Smith gives a lot of the credit for his company’s success to his employees. “I think one thing our success can be attributed to is our culture of willingness to let our young decision makers have a lot of autonomy and authority. Sometimes there are mistakes, but I look at them as an opportunity to learn and do better next time,” Smith says. “It’s a personal pleasure for me to see my employees take on challenges and succeed. It’s one of the reasons I come to work every day.”
Confidence in his employees allowed Smith to take the risks the company needed in order to grow. “We have stretched ourselves, winning work we were not sure how to do — then figured out how to get it done. And we have walked away from some really interesting opportunities when we agreed we weren’t ready for that level of difficulty — yet,” he explains.
“Lucky for us, we have great employees who know how to build things,” he continues. “The commercial work was just another kind of building. You build everything one square foot at a time, and as you develop you land bigger jobs and build bigger buildings.”
MPW’s work at Hyland Software is a recent example of the company’s success in the commercial realm.
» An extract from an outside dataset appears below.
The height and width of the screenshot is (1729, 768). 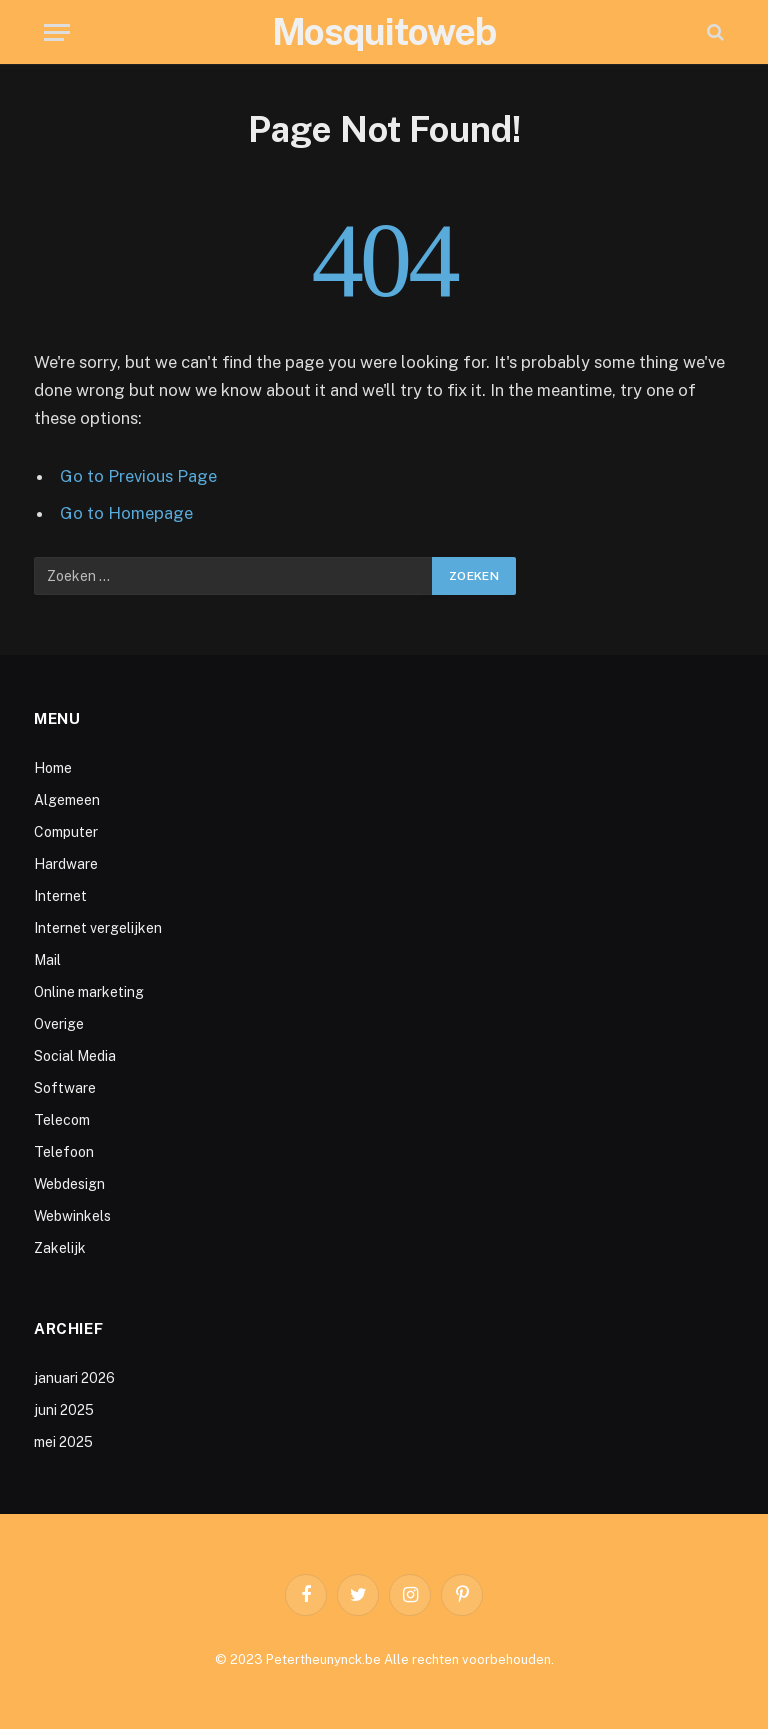 I want to click on Telefoon, so click(x=64, y=1152).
The project entails turning an old health club into office space for a software company. MPW’s scope of work includes demo on two indoor asphalt tennis courts (each ½+ acre), column footings to support two new mezzanines, concrete place and finish, concrete repair, and 4 acres of site work.
The project started with the removal of the tennis courts. Crews crushed the asphalt and used it as fill for two swimming pools that were on the property. In place of the two-story tennis courts the GC crews built two mezzanine decks. MPW’s crew poured footings for nearly 200 steel column supports for the mezzanines. Each column footing required helical piers and six anchor bolts poured in place.
MPW placed and finished five slabs on the project, each about 26,000 square feet. The mezzanine decks were placed with lightweight concrete and specified without sawcuts. The three main floor slabs were each 4 inches thick, constructed with 4,000 psi concrete. MPW also performed the site development, including two bio-retention basins, parking lot excavation and all exterior concrete.
While MPW’s commercial venture put the company on a growth trajectory, its residential side has seen changes too. The housing depression crushed numerous competitors. But often employees of these former competitors bought equipment from their failing owners at auction and entered the market with lower overhead. In a time when work was almost always decided on price, MPW worked to tighten efficiencies and stay competitive.
Additionally, the building downturn transformed the landscape of the residential building market in greater Cleveland. Today, big regional or national builders control about 70 percent of new home building in the area. MPW changed along with the market and today focuses on opportunities to utilize its expertise in building complex, custom foundations, while continuing to help larger builders where doing so is good for both companies.
As Smith looks to the future for MPW, he sees a company with a healthy balance between commercial and residential projects. “We will try to grow both sides of the business, but there are more opportunities in commercial work,” Smith explains. “The company might end up with a 50/50 revenue split, or even a little more commercial work in the next few years.”
Whatever the split might be, the company’s diversification into commercial work will help it stay strong and weather the fluctuations of the construction economy for years to come.